_About this task_:
Please copy the entries below word for word, leaving out any image.

═══ Task inputs

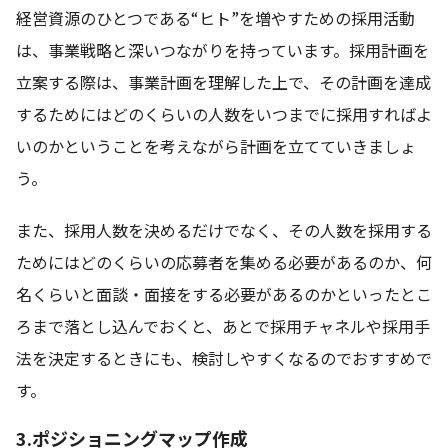
経営資源のひとつである“ヒト”を増やすための採用活動
は、事業戦略と深いつながりを持っています。採用計画を
立案する際は、事業計画を理解した上で、その計画を達成
するためにはどのくらいの人数をいつまでに採用すればよ
いのかということを考えながら計画を立てていきましょ
う。
また、採用人数を決めるだけでなく、その人数を採用する
ためにはどのくらいの応募者を集める必要があるのか、何
名くらいと面談・面接をする必要があるのかといったとこ
ろまで落とし込んでおくと、あとで採用チャネルや採用手
法を決定するときにも、検討しやすくなるのでおすすめで
す。
3.ポジショニングマップ作成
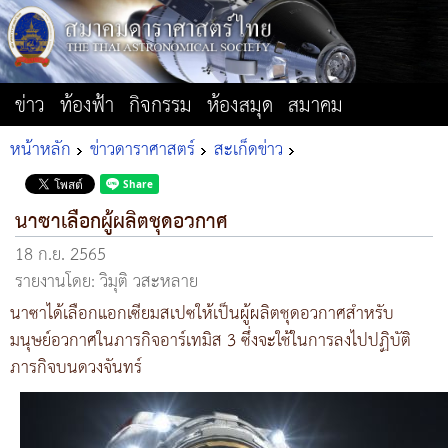
ข่าว
ท้องฟ้า
กิจกรรม
ห้องสมุด
สมาคม
หน้าหลัก
ข่าวดาราศาสตร์
สะเก็ดข่าว
นาซาเลือกผู้ผลิตชุดอวกาศ
18 ก.ย. 2565
รายงานโดย: วิมุติ วสะหลาย
นาซาได้เลือกแอกเซียมสเปซให้เป็นผู้ผลิตชุดอวกาศสำหรับ
มนุษย์อวกาศในภารกิจอาร์เทมิส 3 ซึ่งจะใช้ในการลงไปปฏิบัติ
ภารกิจบนดวงจันทร์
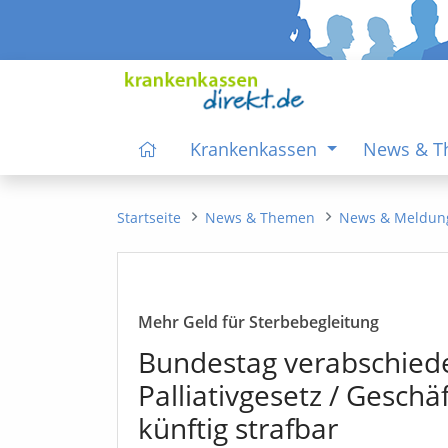
Krankenkassen
News & 
Startseite
News & Themen
News & Meldun
Mehr Geld für Sterbebegleitung
Bundestag verabschiede
Palliativgesetz / Geschä
künftig strafbar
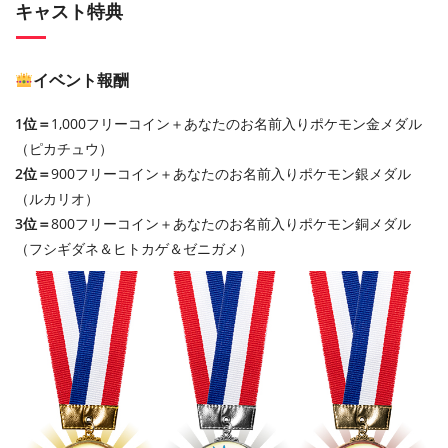
キャスト特典
イベント報酬
1位＝
1,000フリーコイン＋あなたのお名前入りポケモン金メダル
（ピカチュウ）
2位＝
900フリーコイン＋あなたのお名前入りポケモン銀メダル
（ルカリオ）
3位＝
800フリーコイン＋あなたのお名前入りポケモン銅メダル
（フシギダネ＆ヒトカゲ＆ゼニガメ）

══════

_Solution to this task_:
経営資源のひとつである“ヒト”を増やすための採用活動
は、事業戦略と深いつながりを持っています。採用計画を
立案する際は、事業計画を理解した上で、その計画を達成
するためにはどのくらいの人数をいつまでに採用すればよ
いのかということを考えながら計画を立てていきましょ
う。
また、採用人数を決めるだけでなく、その人数を採用する
ためにはどのくらいの応募者を集める必要があるのか、何
名くらいと面談・面接をする必要があるのかといったとこ
ろまで落とし込んでおくと、あとで採用チャネルや採用手
法を決定するときにも、検討しやすくなるのでおすすめで
す。
3.ポジショニングマップ作成
ข่าว
ท้องฟ้า
กิจกรรม
ห้องสมุด
สมาคม
หน้าหลัก
ข่าวดาราศาสตร์
สะเก็ดข่าว
นาซาเลือกผู้ผลิตชุดอวกาศ
18 ก.ย. 2565
รายงานโดย: วิมุติ วสะหลาย
นาซาได้เลือกแอกเซียมสเปซให้เป็นผู้ผลิตชุดอวกาศสำหรับ
มนุษย์อวกาศในภารกิจอาร์เทมิส 3 ซึ่งจะใช้ในการลงไปปฏิบัติ
ภารกิจบนดวงจันทร์
Krankenkassen
News & 
Startseite
News & Themen
News & Meldun
Mehr Geld für Sterbebegleitung
Bundestag verabschiede
Palliativgesetz / Geschä
künftig strafbar
キャスト特典
イベント報酬
1位＝
1,000フリーコイン＋あなたのお名前入りポケモン金メダル
（ピカチュウ）
2位＝
900フリーコイン＋あなたのお名前入りポケモン銀メダル
（ルカリオ）
3位＝
800フリーコイン＋あなたのお名前入りポケモン銅メダル
（フシギダネ＆ヒトカゲ＆ゼニガメ）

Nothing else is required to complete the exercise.